Reputation: 1029
The uninstallers from an application normally launch new process and I am trying to make my application know about it so if after the uninstallation, it will execute some tasks.
NSIS for example.
string uninstallstring = "C:\\Program Files (x86)\\Pidgin\uninstall.exe"; // reg.GetValue("UninstallString").ToString();
Process p = new Process()
{
StartInfo = new ProcessStartInfo()
{
FileName = uninstallstring
},
EnableRaisingEvents = true
};
p.Start();
p.WaitForExit();
Debug.WriteLine(p.HasExited);
Debug.WriteLine(p.ExitCode);
// clean up TASKS after uninstall here
// clean clean clean
code above will try uninstall Pidgin. It will Start() and it should wait for the uninstaller to finish its job and show in Debug panel True/False (HasExited) as well as its ExitCode.
The problem there is, after Start() is executed, the "uninstall.exe" launched a new application "Au_.exe" in "C:\Users\Jayson\AppData\Local\Temp\~nsu.tmp" and "uninstall.exe" closed, WaitForExit() has done its job and Debug panel shows
True
0
those are "HasExited" and "ExitCode" but the Pidgin Uninstall is still running which tells me that "uninstall.exe" launched the "Au_.exe" as not his child process.
My question is, how do I make sure that the uninstaller finish its job?
Upvotes: 1
Views: 403
Reputation: 3261
If you know name of application, started by unnistaller, you can try to check existence of his procces use Process.GetProcessesByName("Au_.exe")
by timer. When procees appeared and then disappeared you can raise callback.
Also you can read about GetExitCodeProcess
Upvotes: 2
Reputation: 1450
I think there is no general solution here. You rely on external component that doesn't work as expected (normally we expect that uninstall.exe will exit only after complete uninstall and will return corresponding error code, but it doesn't).
There are several workarounds:
When uninstall.exe complete, look for Au_.exe process and wait for its completion.
After uninstall.exe (and may be Au_.exe) check is it really uninstall Pidgin. You can check filesystem or some special registry keys. Probably you expect something before your custom cleanup tasks. If it was not uninstalled properly - repeat or don't clean up (may be show some error or write log message - it depends on your application).

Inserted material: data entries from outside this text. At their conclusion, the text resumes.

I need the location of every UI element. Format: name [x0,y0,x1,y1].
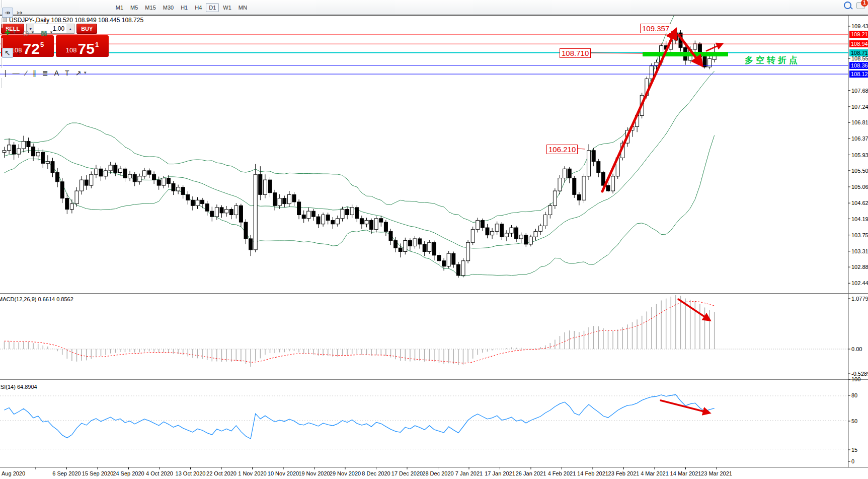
price-axis-label: 102.880 [851,264,868,270]
price-label-106210[interactable]: 106.210 [546,145,578,154]
templates-button[interactable]: ▩▼ [38,28,56,38]
candle-body [374,219,378,230]
price-label-108710[interactable]: 108.710 [560,48,591,58]
price-axis-label: 109.430 [851,23,868,29]
candle-body [491,231,494,235]
candle-body [46,162,49,164]
bollinger-band [5,71,715,248]
pane-separator[interactable] [0,293,868,294]
date-axis-label: 23 Mar 2021 [701,470,732,476]
candle-body [205,204,209,212]
price-axis-label: 105.930 [851,152,868,158]
crosshair-button[interactable]: + [14,48,23,58]
candle-body [123,169,127,178]
chevron-down-icon: ▼ [83,71,87,75]
notification-badge[interactable]: 1 [861,0,868,7]
price-label-109357[interactable]: 109.357 [640,24,671,33]
trendline-icon: ∕ [26,70,27,77]
chart-shift-button[interactable]: ↣ [14,8,25,18]
auto-scroll-button[interactable]: ↠ [2,8,13,18]
price-axis-badge: 108.128 [849,71,868,78]
candle-body [56,173,59,182]
date-axis-label: 13 Oct 2020 [176,470,206,476]
text-button[interactable]: A [52,68,61,78]
timeframe-h4[interactable]: H4 [192,3,205,12]
date-axis-label: 1 Nov 2020 [238,470,266,476]
candle-body [466,242,470,261]
date-axis-label: 4 Oct 2020 [146,470,173,476]
timeframe-m5[interactable]: M5 [127,3,141,12]
timeframe-w1[interactable]: W1 [220,3,234,12]
timeframe-m1[interactable]: M1 [113,3,126,12]
timeframe-mn[interactable]: MN [235,3,250,12]
fibonacci-button[interactable]: ≣ [40,68,51,78]
pane-separator[interactable] [0,379,868,380]
date-axis-label: 23 Feb 2021 [608,470,640,476]
toolbar-separator [2,0,3,8]
timeframe-d1[interactable]: D1 [206,3,219,12]
vertical-line-button[interactable]: | [2,68,9,78]
support-highlight-bar[interactable] [643,52,728,56]
candle-body [346,210,349,215]
candle-body [278,198,281,206]
rsi-axis-label: 100 [851,376,860,382]
date-axis-label: 19 Nov 2020 [298,470,330,476]
candle-body [191,200,194,206]
candle-body [27,141,30,147]
candle-body [534,231,537,237]
chevron-down-icon: ▼ [13,31,17,35]
candle-body [51,162,54,173]
candle-body [220,208,223,213]
periods-button[interactable]: ◷▼ [20,28,37,38]
timeframe-h1[interactable]: H1 [178,3,191,12]
candle-body [548,206,552,215]
candle-body [495,224,499,232]
date-axis-label: 14 Feb 2021 [577,470,608,476]
candle-body [597,162,600,173]
trend-arrow[interactable] [661,400,708,413]
label-connector [578,149,585,149]
candle-body [263,180,267,194]
horizontal-line-button[interactable]: — [10,68,22,78]
price-axis-label: 105.060 [851,184,868,190]
candle-body [8,145,11,151]
date-axis-label: 26 Jan 2021 [516,470,546,476]
price-axis-label: 104.190 [851,216,868,222]
trendline-button[interactable]: ∕ [23,68,29,78]
candle-body [408,241,412,246]
periods-icon: ◷ [23,29,29,36]
price-axis-label: 107.680 [851,88,868,94]
channel-button[interactable]: ∥ [30,68,39,78]
candle-body [60,182,64,198]
price-axis-badge: 108.710 [849,49,868,56]
timeframe-m15[interactable]: M15 [142,3,159,12]
toolbar-group: |—∕∥≣AT↗▼ [0,68,112,78]
vertical-line-icon: | [5,70,7,77]
trend-arrow[interactable] [678,299,708,319]
chart-canvas[interactable] [0,0,868,479]
candle-body [476,220,480,229]
timeframe-m30[interactable]: M30 [160,3,177,12]
candle-body [515,228,518,239]
candle-body [152,174,156,180]
candle-body [529,237,532,244]
candle-body [582,176,586,200]
cursor-button[interactable]: ↖ [2,48,13,58]
chat-icon[interactable]: 1 [856,2,865,9]
trend-arrow[interactable] [602,32,675,191]
candle-body [22,141,25,149]
candle-body [249,239,253,250]
indicators-button[interactable]: ✚▼ [2,28,19,38]
rsi-axis-label: 0 [851,458,854,464]
label-button[interactable]: T [62,68,72,78]
timeframe-toolbar: M1M5M15M30H1H4D1W1MN [112,3,251,12]
candle-body [461,261,465,276]
arrows-button[interactable]: ↗▼ [73,68,90,78]
candle-body [432,242,436,255]
search-icon[interactable] [844,2,851,9]
toolbar-separator [2,78,3,88]
date-axis-label: 4 Mar 2021 [641,470,669,476]
chinese-annotation[interactable]: 多空转折点 [745,54,800,66]
trend-arrow[interactable] [706,44,721,51]
candle-body [428,242,431,251]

Made your custom uninstaller for Pidgin that will cleanup all necessary resources. Pidgin is open-source, so you can look how its installer works. May be it will be enough to simply modify existing installer.
Don't worry about Au_.exe and just cleanup your resources - may be it's really not a problem for your application.
(if possible) Ask user of your application to uninstall Pidgin. When user did it - make some simple checks (e.g. C:/Program Files/Pidgin is deleted) and do your cleanup.